The cryptocurrency community is about to lose a prominent voice. J. Christopher Giancarlo, chairman of the U.S. Commodity Futures Trading Commission (CFTC), has announced his intention to retire following the completion of his current term in 2019. Giancarlo, who was given the nickname “cryptodad” after positive comments he made to the U.S. Congress regarding cryptocurrency, has been a supporter and one of the most important proponents of digital currency in the nation’s capital.

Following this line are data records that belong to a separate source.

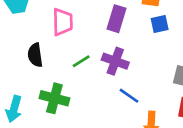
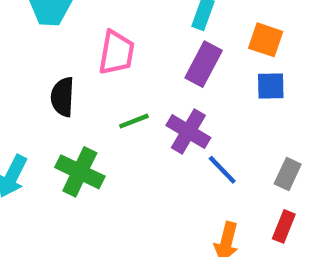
blue line: (129, 96) -> (222, 170), moved

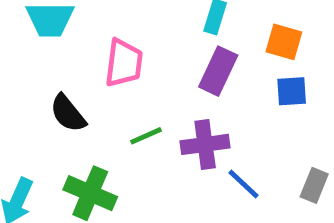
black semicircle: (63, 97) -> (68, 113), turned -39
purple cross: (188, 131) -> (205, 144), turned -36

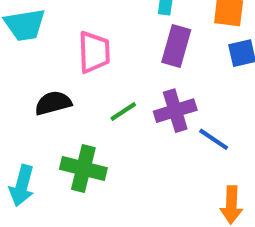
black semicircle: (68, 113) -> (53, 103), turned 123

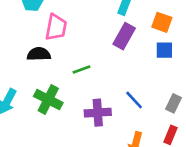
pink trapezoid: (94, 52) -> (56, 27), moved
purple cross: (175, 111) -> (98, 113), moved

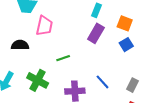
blue square: (164, 50) -> (126, 45), turned -32
black semicircle: (39, 54) -> (20, 45), moved

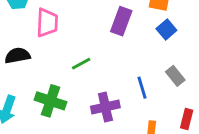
blue line: (103, 82) -> (142, 88), turned 35
gray rectangle: (132, 85) -> (175, 76), moved, turned -56

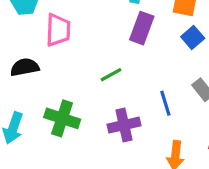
green line: (81, 64) -> (111, 75), moved

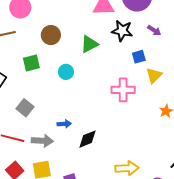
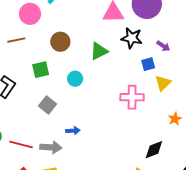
purple arrow: (154, 30) -> (163, 46), moved
gray square: (25, 108) -> (47, 105), moved
black diamond: (87, 139) -> (154, 150), moved

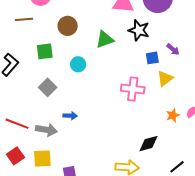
purple arrow: (163, 46) -> (173, 49), moved

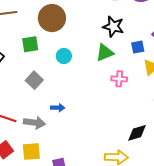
brown circle: (68, 26) -> (52, 18), size x1.4
black star: (139, 30) -> (113, 27), moved
green triangle: (105, 39) -> (105, 53), moved
pink cross: (133, 89) -> (119, 79), size x0.7

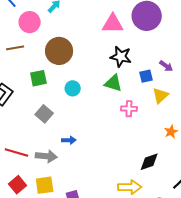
green triangle: (105, 53) -> (113, 83), turned 42

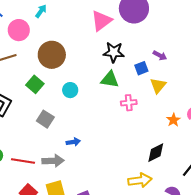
pink triangle: (113, 24) -> (101, 21), turned -30
green square: (38, 78) -> (35, 84), turned -30

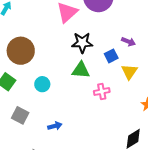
blue arrow: (73, 142) -> (55, 126), moved

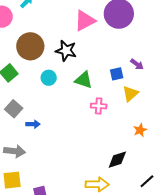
black star: (82, 43) -> (66, 51), moved
cyan circle: (42, 84) -> (49, 78), moved
blue arrow: (55, 126) -> (33, 124), moved

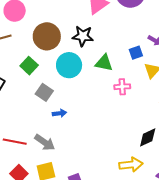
cyan circle: (49, 78) -> (69, 65), size x1.6
gray square: (14, 109) -> (44, 92), moved
gray arrow: (15, 151) -> (45, 142), turned 35

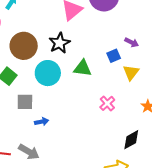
black star: (83, 36) -> (59, 43), turned -30
pink cross: (122, 87) -> (107, 103), moved, turned -35
gray square: (44, 92) -> (25, 102), turned -30

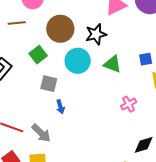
blue arrow: (42, 122) -> (60, 107), turned 72

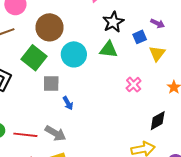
black star: (96, 34) -> (113, 22), moved
green square: (38, 55) -> (34, 58), size x1.4

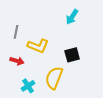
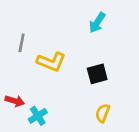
red arrow: (17, 61) -> (15, 101), moved
yellow semicircle: (54, 78) -> (103, 113), moved, size x0.6

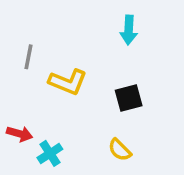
cyan arrow: (97, 23) -> (129, 30), turned -30
yellow semicircle: (103, 113) -> (120, 150), moved, turned -66

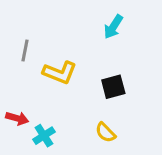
cyan arrow: (129, 30) -> (113, 27), turned 30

During a congressional hearing earlier this year, Giancarlo won significant favor with the crypto community when he said, “It strikes me that we owe it to this new generation to respect their enthusiasm to respect their enthusiasm about virtual currencies with a thoughtful and balanced response, not a dismissive one.” That was seen as a virtually blessing by one of the most important financial figures in Washington, and resulted in a collective cheer among cryptocurrency enthusiasts.
Due in no small part to Giancarlo’s attitude toward the subject, the CFTC has been involved in the creation of two regulated Bitcoin futures products. Both launched last December and are found on the CBOE and CME exchanges. Many opponents expected the assets to implode, but the opposite has happened. They have been trading in an organized manner and have continued to see an increase in trading volume.
The CFTC has also helped to police the cryptocurrency industry, taking an active role in seeking out frauds and scams. Giancarlo’s term will end on April 13, 2019, but he has indicated that he is willing to stay onboard until U.S. President Donald Trump decides on a successor. Giancarlo has not provided details on why he’s retiring; however, a clue may come from the federal budget signed by Trump in March. The CFTC’s budget was reduced by $1 million, while that of the Securities and Exchange Commission (SEC), which seems to have launched a war on cryptocurrencies and initial coin offerings (ICOs), saw its budget increase by 3%.
Giancarlo has been a loud voice for cryptocurrencies, even repeatedly tweeting his support for the space. This has generated some fallout by critics and cryptocurrency opponents, who have argued that he should not consider any decisions that would define cryptocurrency as an asset class.